💔 Breaking the Cycle: You Don’t Have to Be the Parent You Had

By Grandpa Eli

You know what’s strange and sad?
Many people who were hurt as children end up hurting their own children—even when they promised themselves they’d never do it.

Breaking the Cycle
Breaking the Cycle You Don’t Have to Be the Parent You Had

You’d think that someone who knew the pain of being screamed at, ignored, beaten, or constantly criticized would never want their kids to feel that way.
But the truth is: hurt people often hurt people.
And the cycle goes on—unless someone brave decides to stop it.

If you’re reading this, maybe that someone is you.

Why Do We Repeat What Hurt Us?

As a professor of human behavior, I’ve spent a lifetime studying this. And as Grandpa Eli, a friend to all children, I’ve spent even more time just listening. Here’s what I’ve learned:

🪞 We learn by watching.
When we’re little, we soak up everything—especially how our parents behave. That becomes our idea of “normal,” even if it was harmful. That’s called modeling.

🤷‍♂️ Sometimes, we just don’t know better.
If no one ever taught us what gentle, respectful parenting looks like, how are we supposed to do it? Many people don’t realize their childhood wasn’t normal until they see how others live.

💣 Abuse is powerful.
It doesn’t just bruise the skin—it warps the way we think. It can make us believe we’re unlovable, weak, or out of control. Those beliefs can creep into how we parent, too.

But You Know What? You Can Stop It.

No, you can’t rewrite your past.
But you can refuse to pass it on.

You are not doomed to repeat what was done to you.
You’re not stuck. You’re not broken beyond repair.
You may be tired, triggered, overwhelmed—but you are not powerless.

The cycle breaks when a parent says:
“This stops with me.”

How to Begin the Healing

🌱 Start by looking back—with courage.
Don’t pretend it didn’t happen. Pretending doesn’t heal anything.
Instead, say: “Yes, that hurt me. That shaped me. But it does not own me.”

🛠 Learn new tools.
If no one ever taught you how to calm down without yelling, or how to set boundaries without shame, that’s okay. Parenting is a skill. You can learn it, just like cooking or riding a bike.

🧠 Understand your triggers.
Maybe your child’s whining makes your blood boil because no one ever allowed you to express your needs. Recognizing the link is the first step to undoing it.

💬 Talk to someone.
A therapist, a support group, or even just a trusted friend who understands. You’re not weak for asking for help. You’re wise.

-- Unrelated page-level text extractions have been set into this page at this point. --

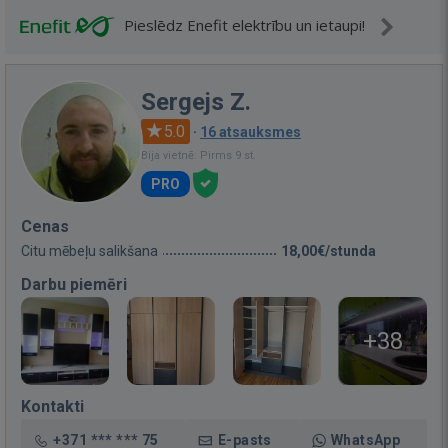
Pieslēdz Enefit elektrību un ietaupi!
Sergejs Z.
5.0
·
16 atsauksmes
Bija vietnē: Pirms 9 st.
PRO
Cenas
Citu mēbeļu salikšana
18,00€/stunda
Darbu piemēri
+38
Kontakti
+371 *** *** 75
E-pasts
WhatsApp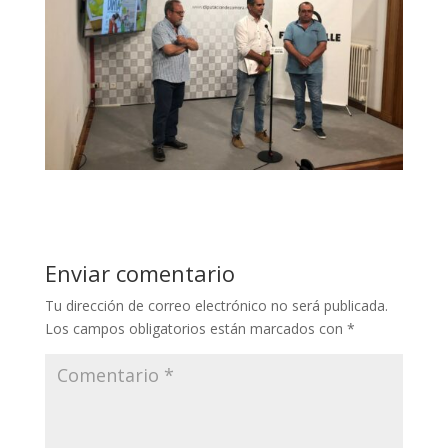
Enviar comentario
Tu dirección de correo electrónico no será publicada.
Los campos obligatorios están marcados con
*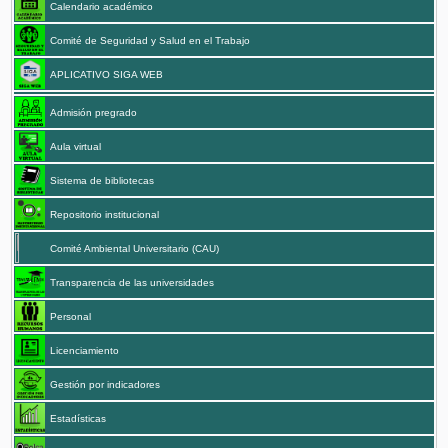
Calendario académico
Comité de Seguridad y Salud en el Trabajo
APLICATIVO SIGA WEB
Admisión pregrado
Aula virtual
Sistema de bibliotecas
Repositorio institucional
Comité Ambiental Universitario (CAU)
Transparencia de las universidades
Personal
Licenciamiento
Gestión por indicadores
Estadísticas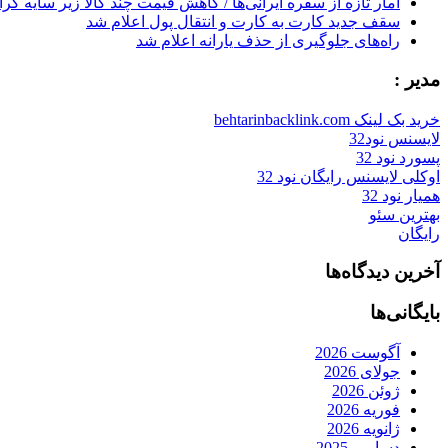
آمار تازه از سفره ایرانی‌ها / کاهش قیمت چند کالا زیر سایه گر
سقف جدید کارت به کارت و انتقال پول اعلام شد
راه‌های جلوگیری از حذف یارانه اعلام شد
مدیر :
خرید بک لینک behtarinbacklink.com
لایسنس نود32
پسورد نود 32
اوکلی لایسنس رایگان نود 32
همیار نود 32
بهترین سئو
رایگان
آخرین دیدگاه‌ها
بایگانی‌ها
آگوست 2026
جولای 2026
ژوئن 2026
فوریه 2026
ژانویه 2026
دسامبر 2025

❤️ Forgive the past—but not always the people.
You don’t have to forget. You don’t have to excuse it.
But you can stop carrying it around like a backpack of stones.

One Day, Your Child Will Thank You

Not because you were perfect.
But because you were different.

Because when your hands felt like forming a fist, you paused.
Because when your voice wanted to scream, you chose to breathe.
Because you saw the storm coming—and built a shelter instead of another storm.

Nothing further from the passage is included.